Trochę go jakby zamurowało. Przypomniałam sobie, co zostawiłyśmy w bibliotece, i podniosłam się od stołu.
– Niech pan spokojnie wypije tę kawę, zaraz pana zaprowadzimy na galery…
Gdyby zapytał, dokąd idę, powiedziałabym bez żadnych skrupułów, że do wychodka. Musiałam trochę uporządkować nasze miejsce pracy. Na szczęście miał tyle taktu, żeby nie zadawać głupich pytań, a wiedziałam, że Krystyna go przytrzyma, dopóki nie wrócę.
Zebrałam z bibliotecznego stołu wszystkie porozkładane papiery i ukryłam dzieło o sokołach w przejrzanej już części. Resztę mógł sobie oglądać do upojenia. Warsztat pracy był przygotowany i ciekawa byłam bardzo, co z tego wyniknie. Godząc się na pomoc faceta, Krystyna miała jakąś myśl.
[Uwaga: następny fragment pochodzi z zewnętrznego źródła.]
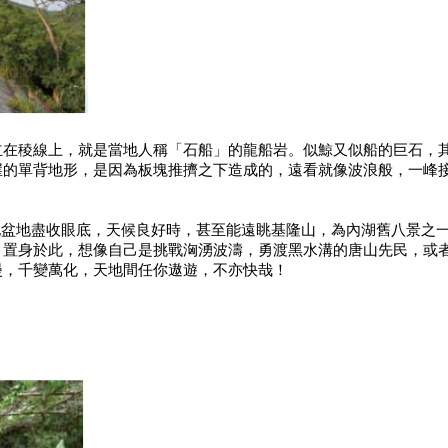
立在稜線上，就是當地人稱「石船」的龍船岩。似鯨又似船的巨石，
崖的單背地形，是因為板塊推擠之下造成的，遠看就像波浪般，一峰
台北盆地盡收眼底，天候良好時，甚至能遠眺基隆山，為內湖舊八景之
，置身於此，想像自己是挑戰洶湧波濤，勇渡黑水溝的唐山先民，或
漫，千變萬化，天地間任你遨遊，不亦快哉！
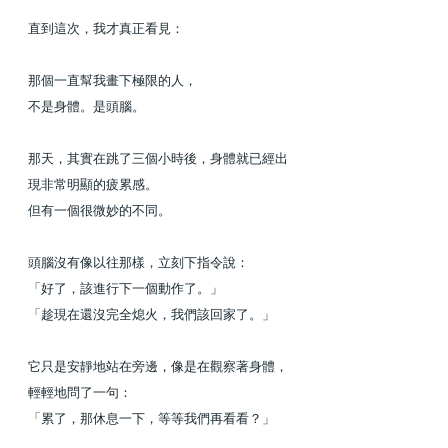
直到這次，我才真正看見：
那個一直幫我畫下極限的人，
不是身體。是頭腦。
那天，其實在跳了三個小時後，身體就已經出
現非常明顯的疲累感。
但有一個很微妙的不同。
頭腦沒有像以往那樣，立刻下指令說：
「好了，該進行下一個動作了。」
「趁現在還沒完全熄火，我們該回家了。」
它只是安靜地站在旁邊，像是在觀察著身體，
輕輕地問了一句：
「累了，那休息一下，等等我們再看看？」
Tę myśl przekazała mi dopiero wieczorem, na wszelki wypadek bowiem wolałyśmy nie posługiwać się językiem ojczystym. Facet ze Stanów Zjednoczonych mógł znać polski, możliwe, że jego matula mieli chałupecke malućką pod wirchem kole Nowego Targu, diabli wiedzą. Zatrudniłyśmy go racjonalnie w charakterze tragarza, wyjmował, nosił i ustawiał jak należy upiornie ciężkie tomiska i nawet się nie zadyszał. Pracowało nam się stanowczo przyjemniej, zapisków przyrodniczych jakoś nie było, na korespondencję również nastał nieurodzaj i do wieczora udało nam się przejść na ostatni kawałek ściany.
Obiad został zlekceważony, ale zaprosiłyśmy pomocnika na kolację, bo co nam szkodziło.
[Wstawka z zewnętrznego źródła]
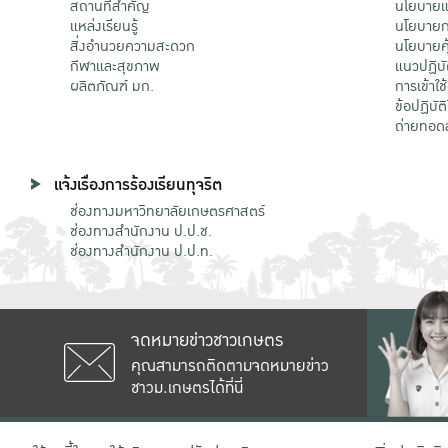
สถานที่สำคัญ
นโยบายแล
แหล่งเรียนรู้
นโยบายกา
สิ่งอำนวยความสะดวก
นโยบายคุ
กีฬาและสุขภาพ
แนวปฏิบั
ผลิตภัณฑ์ มก.
การเข้าใช
ข้อปฏิบั
ถ่ายทอด
แจ้งเรื่องการร้องเรียนทุจริต
ช่องทางมหาวิทยาลัยเกษตรศาสตร์
ช่องทางสำนักงาน ป.ป.ช.
ช่องทางสำนักงาน ป.ป.ท.
จดหมายข่าวชาวเกษตร
คุณสามารถติดตามจดหมายข่าว
ชาวม.เกษตรได้ที่นี่
เลขที่ 50 ถนนงามวงศ์วาน แขวงลาดยาว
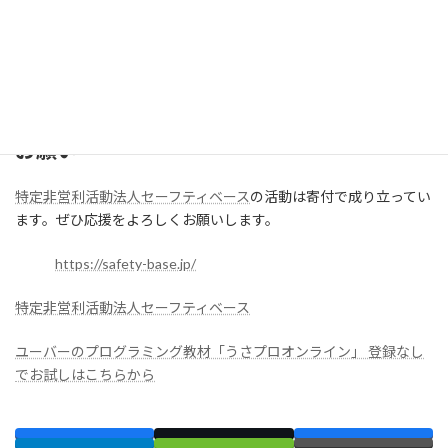
これからも、子どもたちの未来に寄り添いながら、ひとりひとり
の力を信じて、共に歩む活動を続けていかれることと思います。プ
ログラミングやうさプロがツールとしてその一助となれたら嬉し
い限りです。
お願い
特定非営利活動法人セーフティベース
の活動は寄付で成り立ってい
ます。ぜひ応援をよろしくお願いします。
https://safety-base.jp/
特定非営利活動法人セーフティベース
ユーバーのプログラミング教材「うさプロオンライン」 登録なし
でお試しはこちらから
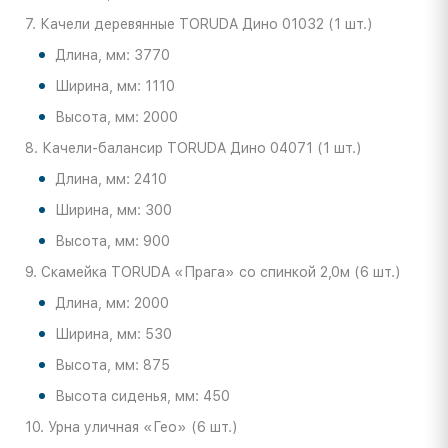
7. Качели деревянные TORUDA Дино 01032 (1 шт.)
Длина, мм: 3770
Ширина, мм: 1110
Высота, мм: 2000
8. Качели-балансир TORUDA Дино 04071 (1 шт.)
Длина, мм: 2410
Ширина, мм: 300
Высота, мм: 900
9. Скамейка TORUDA «Прага» со спинкой 2,0м (6 шт.)
Длина, мм: 2000
Ширина, мм: 530
Высота, мм: 875
Высота сиденья, мм: 450
10. Урна уличная «Гео» (6 шт.)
– No i sam pan widział – wytknęłam. – W rękach pan trzymał białe kruki, za które po trzy wsie można było kupić. Kto by coś takiego sprzedawał? Chyba że w skrajnej konieczności, a w takiej nędzy jeszcze nie żyjemy.
– Owszem – przyznał. – Porozumiem się z bossem. Być może, z niektórych rzeczy zrezygnuje.
– Ponadto niech pan zobaczy, co pan pije – zwróciła mu uwagę Krystyna bez żadnego miłosierdzia. – Takiego wina nie dostanie pan nigdzie na świecie. To nasze, tutejsze. Tu pan go też więcej nie dostanie, bo nam szkoda i zamierzamy same je wypić. Sprzedaż wykluczam kategorycznie.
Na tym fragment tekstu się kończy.